Durante muito tempo o conceito de "classe média" também não era um conceito particularmente positivo para a esquerda - para a esquerda marxista ortodoxa, "classe média" eram os elementos indecisos da luta de classes, que nunca eram de confiança mesmo quando apoiavam o "proletariado"; para aquilo que há 40 e tal anos era a "nova esquerda", a "classe média" era um bando de conformistas/alienados/falsos moralistas/corrompidos pela sociedade de consumo/etc.; de qualquer forma, em nenhuma das tradições a palavra "pequeno-burguês" tem conotações muito boas...

Assim, durante décadas (e ainda mais em reacção às teses - que já eram populares há 50 anos - que diziam que as sociedades ocidentais tinham se tornado sociedades de classes médias e por isso estavam ideologicamente pacificadas) a preocupação dos "intelectuais de esquerda" não era demonstrar que a "verdadeira classe média" eram as pessoas que ganhavam cento e poucos contos (ou o equivalente em valores da época) - era exactamente o oposto: arranjar definições que demonstrassem que a "classe trabalhadora" era cada vez maior e que a "classe média" um grupo não tão grande como se dizia; ou seja, puxar para cima a fronteira entre a "classe trabalhadora" e a "classe média" (diga-se que a própria escolha entre "classe trabalhadora" e "classe baixa" para designar a classe abaixo da "classe média" tem implicações diferentes).

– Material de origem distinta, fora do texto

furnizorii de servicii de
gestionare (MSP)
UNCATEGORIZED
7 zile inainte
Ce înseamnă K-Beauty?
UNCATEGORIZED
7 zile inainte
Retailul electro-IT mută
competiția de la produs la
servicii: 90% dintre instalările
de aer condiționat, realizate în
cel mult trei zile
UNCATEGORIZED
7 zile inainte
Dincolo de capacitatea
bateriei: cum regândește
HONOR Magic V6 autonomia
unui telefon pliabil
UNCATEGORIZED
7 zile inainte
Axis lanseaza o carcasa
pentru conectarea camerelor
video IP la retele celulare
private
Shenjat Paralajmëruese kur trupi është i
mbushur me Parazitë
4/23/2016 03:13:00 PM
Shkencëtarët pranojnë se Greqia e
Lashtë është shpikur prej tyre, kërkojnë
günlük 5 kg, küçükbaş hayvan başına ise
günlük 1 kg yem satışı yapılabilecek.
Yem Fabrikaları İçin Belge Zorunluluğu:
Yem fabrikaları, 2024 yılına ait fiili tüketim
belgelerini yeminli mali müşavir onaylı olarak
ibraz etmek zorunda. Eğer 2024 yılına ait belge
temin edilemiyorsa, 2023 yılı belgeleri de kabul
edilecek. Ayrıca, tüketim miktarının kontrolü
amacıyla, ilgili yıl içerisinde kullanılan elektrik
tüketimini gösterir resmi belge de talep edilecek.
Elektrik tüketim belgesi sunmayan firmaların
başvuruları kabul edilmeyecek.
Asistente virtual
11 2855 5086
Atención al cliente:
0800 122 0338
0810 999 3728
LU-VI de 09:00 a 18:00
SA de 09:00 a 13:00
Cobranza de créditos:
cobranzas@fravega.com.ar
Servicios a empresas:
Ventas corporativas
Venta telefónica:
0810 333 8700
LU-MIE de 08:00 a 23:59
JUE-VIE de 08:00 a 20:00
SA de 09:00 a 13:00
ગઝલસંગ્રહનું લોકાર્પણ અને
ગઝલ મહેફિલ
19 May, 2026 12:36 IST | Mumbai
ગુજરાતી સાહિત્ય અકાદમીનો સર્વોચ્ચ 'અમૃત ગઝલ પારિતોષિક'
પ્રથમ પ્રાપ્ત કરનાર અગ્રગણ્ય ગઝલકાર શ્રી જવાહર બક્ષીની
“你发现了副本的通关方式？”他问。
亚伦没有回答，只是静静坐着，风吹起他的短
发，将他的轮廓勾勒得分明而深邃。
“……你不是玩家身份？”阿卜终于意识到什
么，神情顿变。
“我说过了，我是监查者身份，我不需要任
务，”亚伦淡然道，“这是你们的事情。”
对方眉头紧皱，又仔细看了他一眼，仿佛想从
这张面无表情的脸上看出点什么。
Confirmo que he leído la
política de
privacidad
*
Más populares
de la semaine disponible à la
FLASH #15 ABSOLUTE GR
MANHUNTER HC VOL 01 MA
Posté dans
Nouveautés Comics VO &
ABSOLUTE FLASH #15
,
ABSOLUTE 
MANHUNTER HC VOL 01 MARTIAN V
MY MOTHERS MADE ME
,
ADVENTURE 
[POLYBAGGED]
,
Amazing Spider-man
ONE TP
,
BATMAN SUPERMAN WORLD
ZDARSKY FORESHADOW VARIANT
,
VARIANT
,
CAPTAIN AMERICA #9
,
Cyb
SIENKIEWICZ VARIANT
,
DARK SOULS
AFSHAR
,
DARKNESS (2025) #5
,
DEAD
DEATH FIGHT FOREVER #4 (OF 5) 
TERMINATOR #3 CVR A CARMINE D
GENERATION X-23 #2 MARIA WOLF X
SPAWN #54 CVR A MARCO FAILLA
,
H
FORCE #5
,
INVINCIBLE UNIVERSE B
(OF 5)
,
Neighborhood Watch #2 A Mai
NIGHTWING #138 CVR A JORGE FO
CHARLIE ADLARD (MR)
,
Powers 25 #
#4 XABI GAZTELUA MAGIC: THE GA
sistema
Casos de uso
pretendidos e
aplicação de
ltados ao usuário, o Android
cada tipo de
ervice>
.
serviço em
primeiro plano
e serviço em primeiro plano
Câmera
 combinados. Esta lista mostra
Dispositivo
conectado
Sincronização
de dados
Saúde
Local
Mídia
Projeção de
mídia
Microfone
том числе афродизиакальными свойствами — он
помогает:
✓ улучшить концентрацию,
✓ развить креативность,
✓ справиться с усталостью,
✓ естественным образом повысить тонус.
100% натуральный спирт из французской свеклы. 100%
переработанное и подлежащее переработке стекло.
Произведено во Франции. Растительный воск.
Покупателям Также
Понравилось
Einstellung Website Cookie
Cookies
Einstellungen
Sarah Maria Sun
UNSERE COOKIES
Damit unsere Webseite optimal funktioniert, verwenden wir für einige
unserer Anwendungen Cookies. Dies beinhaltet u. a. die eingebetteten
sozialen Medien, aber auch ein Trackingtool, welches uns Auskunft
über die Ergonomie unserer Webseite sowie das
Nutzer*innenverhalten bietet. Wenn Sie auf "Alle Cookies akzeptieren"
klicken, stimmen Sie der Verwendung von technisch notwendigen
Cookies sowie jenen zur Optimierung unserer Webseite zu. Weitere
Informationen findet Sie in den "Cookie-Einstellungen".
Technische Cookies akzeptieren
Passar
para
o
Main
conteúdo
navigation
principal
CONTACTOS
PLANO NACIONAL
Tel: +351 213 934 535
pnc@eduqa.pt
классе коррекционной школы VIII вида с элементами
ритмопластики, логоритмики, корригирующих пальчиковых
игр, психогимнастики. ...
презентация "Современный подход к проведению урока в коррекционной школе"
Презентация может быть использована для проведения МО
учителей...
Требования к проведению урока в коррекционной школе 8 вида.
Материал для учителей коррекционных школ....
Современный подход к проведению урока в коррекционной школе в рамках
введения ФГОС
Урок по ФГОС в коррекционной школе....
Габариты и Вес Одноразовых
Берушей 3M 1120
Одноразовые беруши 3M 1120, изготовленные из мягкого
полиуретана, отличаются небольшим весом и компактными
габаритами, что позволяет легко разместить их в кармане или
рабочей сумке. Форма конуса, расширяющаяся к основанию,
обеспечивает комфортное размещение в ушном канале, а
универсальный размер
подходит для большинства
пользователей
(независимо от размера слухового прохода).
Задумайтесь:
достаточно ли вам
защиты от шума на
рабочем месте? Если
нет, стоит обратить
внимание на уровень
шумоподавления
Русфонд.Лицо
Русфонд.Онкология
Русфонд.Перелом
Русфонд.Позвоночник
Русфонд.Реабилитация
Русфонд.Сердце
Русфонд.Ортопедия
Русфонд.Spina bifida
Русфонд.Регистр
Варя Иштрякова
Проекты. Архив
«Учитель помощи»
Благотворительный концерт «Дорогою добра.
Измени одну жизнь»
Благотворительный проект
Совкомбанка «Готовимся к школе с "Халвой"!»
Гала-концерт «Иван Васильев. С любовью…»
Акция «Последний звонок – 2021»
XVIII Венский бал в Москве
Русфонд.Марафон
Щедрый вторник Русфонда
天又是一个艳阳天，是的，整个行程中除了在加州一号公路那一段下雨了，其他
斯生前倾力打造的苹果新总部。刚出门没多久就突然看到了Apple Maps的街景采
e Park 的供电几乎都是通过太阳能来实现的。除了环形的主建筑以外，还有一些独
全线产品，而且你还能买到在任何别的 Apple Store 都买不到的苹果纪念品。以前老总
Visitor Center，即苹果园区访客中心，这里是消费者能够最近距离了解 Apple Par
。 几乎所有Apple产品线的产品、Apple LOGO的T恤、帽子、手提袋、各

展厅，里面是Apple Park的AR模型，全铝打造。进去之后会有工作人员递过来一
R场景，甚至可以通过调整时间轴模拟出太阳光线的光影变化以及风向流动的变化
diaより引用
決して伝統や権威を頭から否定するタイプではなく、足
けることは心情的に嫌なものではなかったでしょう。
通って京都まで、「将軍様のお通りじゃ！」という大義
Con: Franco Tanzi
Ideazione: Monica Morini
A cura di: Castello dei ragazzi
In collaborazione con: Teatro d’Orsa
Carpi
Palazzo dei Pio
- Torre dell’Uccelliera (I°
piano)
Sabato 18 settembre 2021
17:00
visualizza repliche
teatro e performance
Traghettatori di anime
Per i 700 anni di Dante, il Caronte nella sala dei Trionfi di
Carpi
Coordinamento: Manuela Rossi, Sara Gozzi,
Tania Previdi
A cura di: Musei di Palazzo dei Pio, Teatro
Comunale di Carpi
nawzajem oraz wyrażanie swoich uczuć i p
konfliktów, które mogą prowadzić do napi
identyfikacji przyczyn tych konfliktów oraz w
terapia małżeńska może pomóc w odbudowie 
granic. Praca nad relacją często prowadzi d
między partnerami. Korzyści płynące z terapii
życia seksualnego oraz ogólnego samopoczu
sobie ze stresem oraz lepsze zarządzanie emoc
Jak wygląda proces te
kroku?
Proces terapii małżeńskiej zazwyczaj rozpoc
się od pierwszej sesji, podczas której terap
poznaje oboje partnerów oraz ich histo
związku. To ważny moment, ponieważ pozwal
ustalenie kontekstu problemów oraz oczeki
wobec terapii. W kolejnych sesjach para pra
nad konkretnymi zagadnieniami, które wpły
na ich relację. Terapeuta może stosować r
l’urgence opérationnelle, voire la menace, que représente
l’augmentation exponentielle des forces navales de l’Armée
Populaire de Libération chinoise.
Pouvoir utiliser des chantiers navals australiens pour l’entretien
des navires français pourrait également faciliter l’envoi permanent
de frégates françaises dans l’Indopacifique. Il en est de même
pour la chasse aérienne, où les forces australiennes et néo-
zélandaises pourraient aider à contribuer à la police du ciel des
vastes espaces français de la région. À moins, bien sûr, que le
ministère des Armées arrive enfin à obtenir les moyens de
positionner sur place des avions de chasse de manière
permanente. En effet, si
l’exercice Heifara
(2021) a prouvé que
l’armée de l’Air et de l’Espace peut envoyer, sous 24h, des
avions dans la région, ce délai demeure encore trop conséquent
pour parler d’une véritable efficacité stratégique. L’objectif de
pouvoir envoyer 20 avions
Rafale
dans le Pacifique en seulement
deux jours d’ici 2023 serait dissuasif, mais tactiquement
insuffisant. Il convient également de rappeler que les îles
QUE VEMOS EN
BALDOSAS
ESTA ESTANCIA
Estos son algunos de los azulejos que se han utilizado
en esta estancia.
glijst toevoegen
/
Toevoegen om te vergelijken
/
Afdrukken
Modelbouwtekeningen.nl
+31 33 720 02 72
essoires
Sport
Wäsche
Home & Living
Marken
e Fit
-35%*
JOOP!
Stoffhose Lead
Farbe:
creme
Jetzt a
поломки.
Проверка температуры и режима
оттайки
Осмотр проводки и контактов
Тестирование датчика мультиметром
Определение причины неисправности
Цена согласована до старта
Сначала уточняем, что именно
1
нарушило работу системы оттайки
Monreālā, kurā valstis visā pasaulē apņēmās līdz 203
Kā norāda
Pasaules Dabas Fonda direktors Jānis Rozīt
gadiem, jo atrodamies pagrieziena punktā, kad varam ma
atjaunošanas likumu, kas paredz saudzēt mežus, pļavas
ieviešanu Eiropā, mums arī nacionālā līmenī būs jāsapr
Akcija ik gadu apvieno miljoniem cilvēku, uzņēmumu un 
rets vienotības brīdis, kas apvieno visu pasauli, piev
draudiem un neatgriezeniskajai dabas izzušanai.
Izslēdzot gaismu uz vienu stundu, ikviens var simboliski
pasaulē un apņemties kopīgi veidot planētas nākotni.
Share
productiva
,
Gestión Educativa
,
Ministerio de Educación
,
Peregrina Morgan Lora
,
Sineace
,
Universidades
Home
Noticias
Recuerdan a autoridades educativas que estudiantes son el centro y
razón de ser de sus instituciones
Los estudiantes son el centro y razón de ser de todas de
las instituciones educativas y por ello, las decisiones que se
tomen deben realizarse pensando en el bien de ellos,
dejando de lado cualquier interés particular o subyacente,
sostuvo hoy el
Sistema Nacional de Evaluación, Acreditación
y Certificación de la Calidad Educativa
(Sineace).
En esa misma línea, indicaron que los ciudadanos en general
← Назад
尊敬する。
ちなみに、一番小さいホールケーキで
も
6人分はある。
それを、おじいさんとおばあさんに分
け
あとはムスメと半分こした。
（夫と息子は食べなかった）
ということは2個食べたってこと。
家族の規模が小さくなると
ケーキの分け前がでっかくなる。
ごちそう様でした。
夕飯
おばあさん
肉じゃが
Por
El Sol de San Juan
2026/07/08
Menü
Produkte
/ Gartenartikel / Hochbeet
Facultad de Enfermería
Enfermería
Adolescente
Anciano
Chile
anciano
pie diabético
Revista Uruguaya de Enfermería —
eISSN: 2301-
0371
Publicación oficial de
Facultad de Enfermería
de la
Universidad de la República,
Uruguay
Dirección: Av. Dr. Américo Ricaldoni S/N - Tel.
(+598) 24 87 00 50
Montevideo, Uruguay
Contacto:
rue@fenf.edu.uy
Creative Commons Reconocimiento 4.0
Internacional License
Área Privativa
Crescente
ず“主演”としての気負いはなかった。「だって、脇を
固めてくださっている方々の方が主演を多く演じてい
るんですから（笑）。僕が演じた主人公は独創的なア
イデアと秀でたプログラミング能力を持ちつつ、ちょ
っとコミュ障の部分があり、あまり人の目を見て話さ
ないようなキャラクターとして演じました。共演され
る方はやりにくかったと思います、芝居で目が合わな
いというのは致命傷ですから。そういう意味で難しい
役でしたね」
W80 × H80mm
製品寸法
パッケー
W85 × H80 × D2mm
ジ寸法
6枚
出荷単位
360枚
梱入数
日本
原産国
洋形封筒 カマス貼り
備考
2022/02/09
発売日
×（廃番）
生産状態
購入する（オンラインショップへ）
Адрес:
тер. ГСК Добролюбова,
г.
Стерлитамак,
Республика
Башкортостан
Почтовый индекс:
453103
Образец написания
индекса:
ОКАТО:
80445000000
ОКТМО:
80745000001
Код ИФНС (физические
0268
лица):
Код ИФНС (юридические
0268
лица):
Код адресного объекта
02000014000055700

Hoje em dia, essa atitude de desconfiança pela classe média desapareceu e toda a gente quer ser classe média; mas as teorias da estratificação social desenvolvidas nesses tempos continuam a ser as utilizadas e são óptimas para os "esquerdistas" da classe alta e média alta (como eu, que devo ganhar quase o dobro do salário mediano) se convencerem a si próprios de que são classe média (ainda mais em Portugal, que consome "definições de classe média" produzidas em França ou nos EUA).

Note-se que eu não estou a tomar exactamente partido por nenhuma das definições - as minhas prefiridas são esta e esta, mas acho que qualquer uma é boa desde que não haja equívocos sobre o que é que se quer dizer.

2 comments:

rui fonseca said...

Bom Ano!

Aproveito para referir que coloquei comentário (7) no post sobre feriados.

Apreciaria um seu apontamento sobre o que referi.

mescalero said...

Há também a questão da mobilidade social que aumentou significativamente nas sociedades de super-abundância. Para a direita (que detém o monopólio do discurso dominante), hoje em dia qualquer um pode ser da classe média, iniciar o seu próprio negócio se não estiver satisfeito. Isso coloca o ónus da pobreza e da pertença à classe baixa nos próprios, o que é reconfortante para os que mais têm (embora não seja uma ideia nova, as teorias racistas já percorreram este caminho no passado).
A questão do "poder ser classe média" passa a ser tão ou mais importante do que o facto de se ser ou não dessa classe. Não só a desconfiança em relação à classe média desapareceu, como tende a desaparecer a justificação para não se ser pelo menos classe média.
"Não há pobreza em Portugal", dizia há uns tempos uma formadora de um curso que frequentei, sob os olhares complacentes dos técnicos sociais.